PROBLEM REQUIREMENTS:
Reproduce exactly the line with "Identify the location of 动漫图片." and the lines after it. Stop at the last line of the data and include nothing else.

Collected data
--- START ---

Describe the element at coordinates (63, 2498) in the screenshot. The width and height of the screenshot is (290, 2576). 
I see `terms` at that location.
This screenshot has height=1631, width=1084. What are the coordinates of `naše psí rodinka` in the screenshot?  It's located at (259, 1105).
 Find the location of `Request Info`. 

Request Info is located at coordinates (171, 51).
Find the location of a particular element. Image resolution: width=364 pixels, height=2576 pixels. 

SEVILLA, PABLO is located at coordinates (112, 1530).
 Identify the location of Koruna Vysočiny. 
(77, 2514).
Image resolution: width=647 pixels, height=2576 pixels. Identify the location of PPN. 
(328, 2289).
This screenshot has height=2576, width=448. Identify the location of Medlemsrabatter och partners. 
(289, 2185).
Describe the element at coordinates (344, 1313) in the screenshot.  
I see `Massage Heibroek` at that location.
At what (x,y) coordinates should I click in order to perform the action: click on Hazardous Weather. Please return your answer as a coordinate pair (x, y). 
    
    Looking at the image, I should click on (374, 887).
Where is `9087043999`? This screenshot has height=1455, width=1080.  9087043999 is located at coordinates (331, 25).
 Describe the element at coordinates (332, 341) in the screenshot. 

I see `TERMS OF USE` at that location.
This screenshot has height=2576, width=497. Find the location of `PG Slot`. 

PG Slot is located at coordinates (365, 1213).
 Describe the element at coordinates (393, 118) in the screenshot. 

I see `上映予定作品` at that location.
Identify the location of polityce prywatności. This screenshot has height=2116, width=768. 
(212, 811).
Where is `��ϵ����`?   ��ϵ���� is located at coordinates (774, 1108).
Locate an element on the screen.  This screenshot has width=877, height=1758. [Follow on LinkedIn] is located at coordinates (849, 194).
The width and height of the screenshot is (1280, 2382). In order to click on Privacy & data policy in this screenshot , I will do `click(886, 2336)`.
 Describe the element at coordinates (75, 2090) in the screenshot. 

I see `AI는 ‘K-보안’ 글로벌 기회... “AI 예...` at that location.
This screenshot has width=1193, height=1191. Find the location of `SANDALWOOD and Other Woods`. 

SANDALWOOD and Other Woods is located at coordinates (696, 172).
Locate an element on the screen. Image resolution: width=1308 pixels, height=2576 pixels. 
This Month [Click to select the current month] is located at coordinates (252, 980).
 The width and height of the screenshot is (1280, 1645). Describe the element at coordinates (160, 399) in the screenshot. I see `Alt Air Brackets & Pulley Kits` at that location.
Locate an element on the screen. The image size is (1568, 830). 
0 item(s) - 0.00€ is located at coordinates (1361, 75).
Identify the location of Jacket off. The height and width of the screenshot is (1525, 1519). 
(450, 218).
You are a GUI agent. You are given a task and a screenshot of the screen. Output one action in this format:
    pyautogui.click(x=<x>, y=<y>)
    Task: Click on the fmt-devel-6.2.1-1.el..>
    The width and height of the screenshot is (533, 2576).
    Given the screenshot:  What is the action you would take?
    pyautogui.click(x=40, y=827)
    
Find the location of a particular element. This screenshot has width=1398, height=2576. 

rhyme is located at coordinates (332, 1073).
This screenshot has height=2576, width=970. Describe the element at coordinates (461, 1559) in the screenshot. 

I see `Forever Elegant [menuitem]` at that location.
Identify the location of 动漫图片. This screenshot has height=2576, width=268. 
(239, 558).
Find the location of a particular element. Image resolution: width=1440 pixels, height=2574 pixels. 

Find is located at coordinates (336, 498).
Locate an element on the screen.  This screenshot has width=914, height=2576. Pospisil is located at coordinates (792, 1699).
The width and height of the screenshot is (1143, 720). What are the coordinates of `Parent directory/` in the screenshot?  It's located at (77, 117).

--- END ---

RESPONSE AREA:
Identify the location of 动漫图片. This screenshot has height=2576, width=268. 
(239, 558).
Find the location of a particular element. Image resolution: width=1440 pixels, height=2574 pixels. 

Find is located at coordinates (336, 498).
Locate an element on the screen.  This screenshot has width=914, height=2576. Pospisil is located at coordinates (792, 1699).
The width and height of the screenshot is (1143, 720). What are the coordinates of `Parent directory/` in the screenshot?  It's located at (77, 117).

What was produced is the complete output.